[fdo] Re: TTS API

Fri Oct 29 13:42:27 PDT 2004

Thanks, Olaf and Bill, for your participation in the idea and keeping it
going forward!

>>>>> "OJS" == Olaf Jan Schmidt <ojschmidt at kde.org> writes:
>>>>> "BH" == Bill Haneman <Bill.Haneman at Sun.COM> writes:

    OJS> I have just asked David Stone when we can start using the list.

Thanks.

    >> Or more generally a sequence of audio samples.  Motivation: I
    >> think most software synthesizers we are likely to support perform
    >> processing of the whole text in several steps, only last of them
    >> being writing the whole produced audio sample somewhere.  When
    >> synthesizing long texts, it is desirable to allow the synthesizer
    >> to split the input into several pieces so that we don't wait for
    >> the first coming audio data too long.

    OJS> KTTSD already does this, and I think it would be duplication of
    OJS> work to do it in every driver if the higher speech system can
    OJS> take care of this.

I think the higher level speech system can't do this, since it requires
utterance chunking which is a typical TTS function.  Utterance chunking
must be performed by a low-level TTS system for two main reasons:
1. It's language dependent; 2. only the TTS system knows how large
pieces of texts it needs to produce its speech output in the appropriate
quality.

If you care about TTS systems which can't perform what we need here,
then we can make this functionality optional in the drivers.  In case
the TTS system/driver doesn't support it, then the higher-level speech
system can perform some heuristics as what KTTSD does I guess.

But from the point of view of duplicated efforts I think it would be
still better to do it in drivers rather than in the higher-level speech
system.  If the drivers have common code base, then the fallback
utterance chunking can be just a library function shared by all the
drivers which don't support their own version and there's no need to
implement it in KTTSD, GNOME Speech, Speech Dispatcher, etc.

    OJS> Doing it before sending the phrases to the engines allows to
    OJS> interupt a longer text with warnings, etc.

I don't understand what you mean here exactly.

    OJS> 2.b) For hardware speech: possibility to set markers and to
    >> get OJS> feedback whenever a marker has been reached.
    >> 
    >> Markers should be available for both software and hardware
    >> synthesis.  But they differ in their form: While with hardware
    >> synthesis feedback should be received whenever the marker is
    >> reached in the audio output, with software synthesis positions of
    >> the markers in the returned audio sample should be returned.  Or
    >> the audio sample can be returned in several pieces as described
    >> above, it can be especially split on marker positions and the
    >> returned list could contain not only the audio samples, but also
    >> the reached markers.

    OJS> Is there any advantage to send the whole text at once to the
    OJS> drivers, rather than sending it smaller pieces which each
    OJS> return an audio stream?  If sending it in a bigger piece avaiod
    OJS> lags, then it might perhaps be worthwile the bigger complexity
    OJS> in the API, but if the lags would be small anyway, then I would
    OJS> suggest to keep the API simpler.
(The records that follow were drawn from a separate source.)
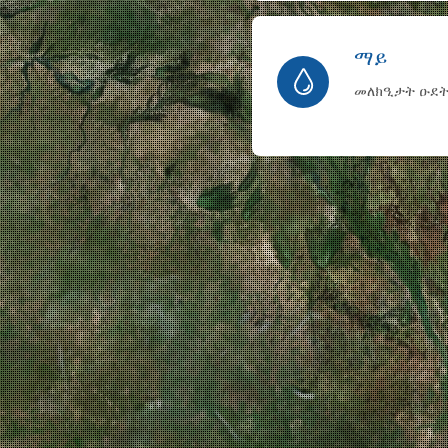
ማይ
መለክዒታት ዑደት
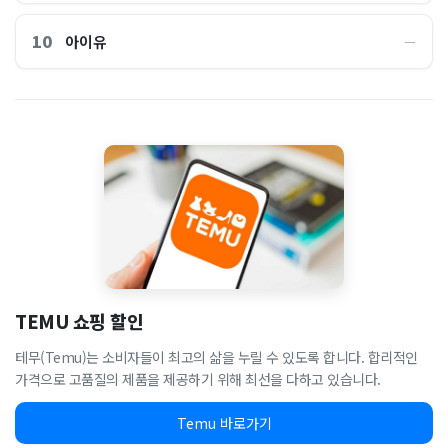
10
아이유
―
TEMU 쇼핑 할인
테무(Temu)는 소비자들이 최고의 삶을 누릴 수 있도록 합니다. 합리적인
가격으로 고품질의 제품을 제공하기 위해 최선을 다하고 있습니다.
Temu 바로가기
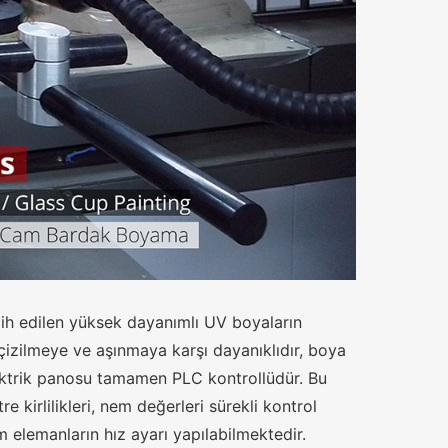
cih edilen yüksek dayanımlı UV boyaların
 çizilmeye ve aşınmaya karşı dayanıklıdır, boya
lektrik panosu tamamen PLC kontrollüdür. Bu
e kirlilikleri, nem değerleri sürekli kontrol
 elemanların hız ayarı yapılabilmektedir.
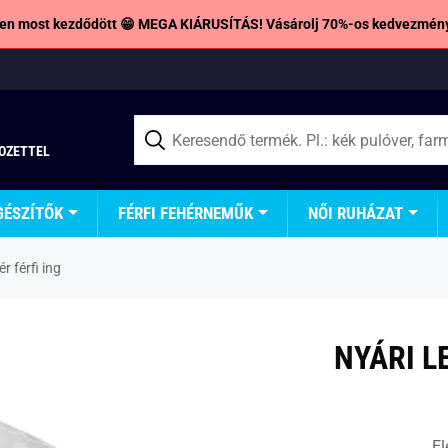
en most kezdődött 😁 MEGA KIÁRUSÍTÁS! Vásárolj 70%-os kedvezmény
TOZETTEL
GÉSZÍTŐK
FÉRFI FEHÉRNEMŰK
NŐI RUHÁZAT
r férfi ing
NYÁRI L
El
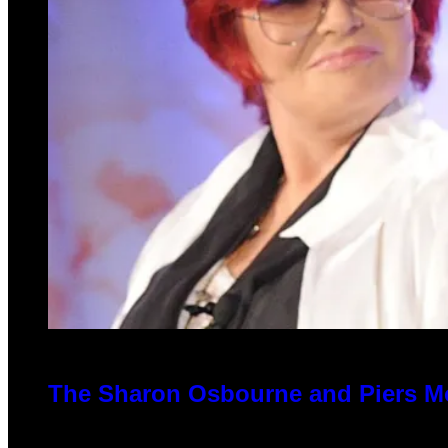
The Sharon Osbourne and Piers Mo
    BH> Yes; some drivers do a lot of semantic/contextual processing,
    BH> which can't be done properly with smaller text snippets.

    BH> Again, there is a tradeoff between size/latency and quality -
    BH> but it's important to allow the client to do this both ways.
    BH> The client can then decide whether to send small chunks or large
    BH> ones.

    BH> The callback API must allow for sending big chunks, and getting
    BH> finer-grained notification before the whole request has
    BH> completed.  Of course different TTS engines will have different
    BH> marker capabilities (as was noted above).

See above and I agree with what Bill writes here.

    BH> I think you probably do not want to return audio samples from
    BH> the TTS driver API in most cases.  It's better to have some API
    BH> for connecting the driver with an audio sink.

I agree the right way to return the produced audio data is to write it
to a given stream.  We could probably agree that the API shouldn't
specify which kind of stream it is (whether some kind of audio sink, a
file stream or any other kind of a binary stream).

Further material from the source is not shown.